I've often been asked about this - and people usually add "you should do this for living"... I only laugh because deep inside I know A) I couldn't possibly make a living doing art; B) I wouldn't probably want to turn art into something that I must do to make ends meet.
So... why do I create? When I look back at my humble beginnings I see a person that just wanted to escape the not-so-colourful reality of her world and create a world of her own, her personal haven.
As an introvert prone to depression, I used to escape into the world of books. But then I discovered the world of art journalling. It surprised me how quickly I came to like this art form. My journal doesn't contain “journalling” in its true sense because I keep a diary and – being slightly socially awkward - I don't want to share my deepest thoughts with anyone. But... it allows to show my mood and a little bit of the “real” me without revealing too much. So, it's basically "art in a journal" for me.
It bothers me a little bit that books and art don't go well together for me. Because when I paint, all my emotions and daydreams go onto the paper and then I have none left to accompany me to the fantasy worlds I like to read about. Recently, I've reached a compromise of sorts - audiobooks I can listen to while I paint.

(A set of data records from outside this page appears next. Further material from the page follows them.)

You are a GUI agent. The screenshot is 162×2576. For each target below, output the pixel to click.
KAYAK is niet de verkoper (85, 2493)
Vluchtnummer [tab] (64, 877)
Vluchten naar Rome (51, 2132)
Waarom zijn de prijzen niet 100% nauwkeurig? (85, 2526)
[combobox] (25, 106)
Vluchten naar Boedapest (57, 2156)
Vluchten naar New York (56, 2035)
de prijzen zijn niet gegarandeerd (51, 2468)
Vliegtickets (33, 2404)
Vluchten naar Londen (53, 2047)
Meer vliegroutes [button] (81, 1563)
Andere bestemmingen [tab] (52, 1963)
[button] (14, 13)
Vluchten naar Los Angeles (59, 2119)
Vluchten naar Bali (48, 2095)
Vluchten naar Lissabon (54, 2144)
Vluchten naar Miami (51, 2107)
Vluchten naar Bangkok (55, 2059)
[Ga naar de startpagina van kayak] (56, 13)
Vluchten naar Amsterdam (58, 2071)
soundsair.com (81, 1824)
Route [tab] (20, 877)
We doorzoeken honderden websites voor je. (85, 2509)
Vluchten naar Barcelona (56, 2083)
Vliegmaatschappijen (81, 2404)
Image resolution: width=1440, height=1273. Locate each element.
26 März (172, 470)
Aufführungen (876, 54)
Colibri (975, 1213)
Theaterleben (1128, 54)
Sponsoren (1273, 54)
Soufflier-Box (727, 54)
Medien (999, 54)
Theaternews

I'm here with my May and June pages in what I still call the "Wanderlust" journal:
inspired byDyan Reaveley's class
inspired by Kate Crane's class
one of the "Activities" prompt "I'm like a ... that..."

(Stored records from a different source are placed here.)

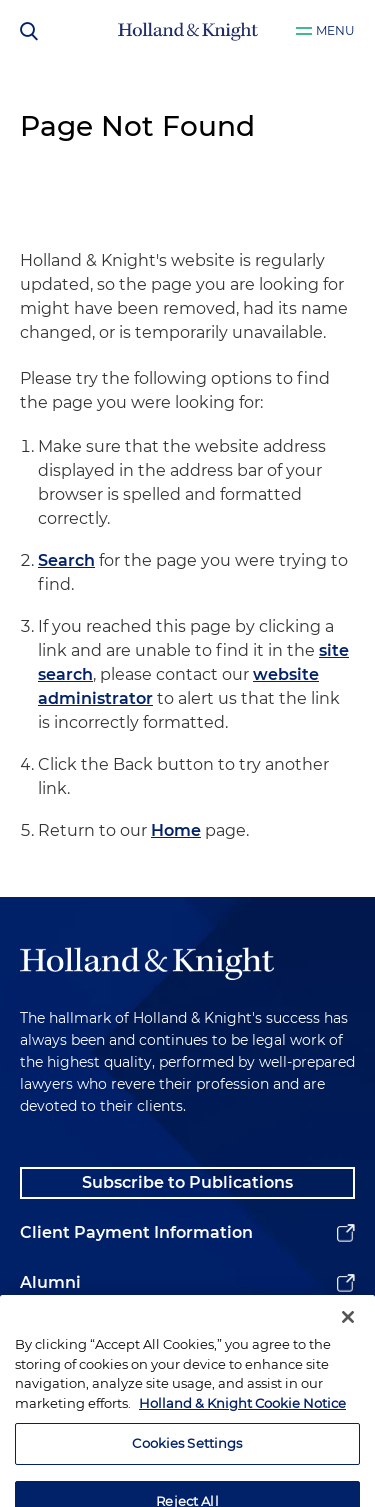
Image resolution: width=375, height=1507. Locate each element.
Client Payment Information (136, 1232)
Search (66, 560)
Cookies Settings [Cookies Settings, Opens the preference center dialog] (187, 1458)
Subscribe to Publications (187, 1182)
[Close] (348, 1332)
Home (176, 830)
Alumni (50, 1282)
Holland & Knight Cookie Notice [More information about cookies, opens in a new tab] (242, 1418)
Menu (335, 30)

We were supposed to be "working big" in one of Kasia's classes. I made a big master-board which I cut into smaller pieces and created covers for my future journals.
But I also wanted to have something in my journal so I used the leftover pieces to create this page. I'm not super thrilled about how it turned out, though...
As I promised last month, this is the finished mini-book from the "working small" class.
a minibook in a mini box
I felt slightly betrayed we only got a Finnabair interview this week
and not a class
inspired by Vicky Papaioannou's class
not inspired by anything particular - just me testing my brand new stencil
not inspired by anything particular - just me being in a very melancholy mood
inspired by Rae Missigman's class
Random "thought of the day":
I'm not a fan of the prompts that urge you to go outside your comfort zone. Yes, it's OK to try something new but this needs to come from within. You see some technique you've never tried before or you are scared of trying and you keep thinking about it and try it eventually - in your own time, at your own pace. But trying something uncomfortable just for the sake of trying - that is not right. This should be about you and not about going outside your box at all costs.
This is not supposed to be a rant - even though it might seem like one... it's just something that's been on my mind...
Also, I'm not sure how many people are reading this as I get close to zero feedback - which slightly discourages me from doing more detailed posts. I get into this "what's the point of this all" mood because I'm really not sure who's interested in this.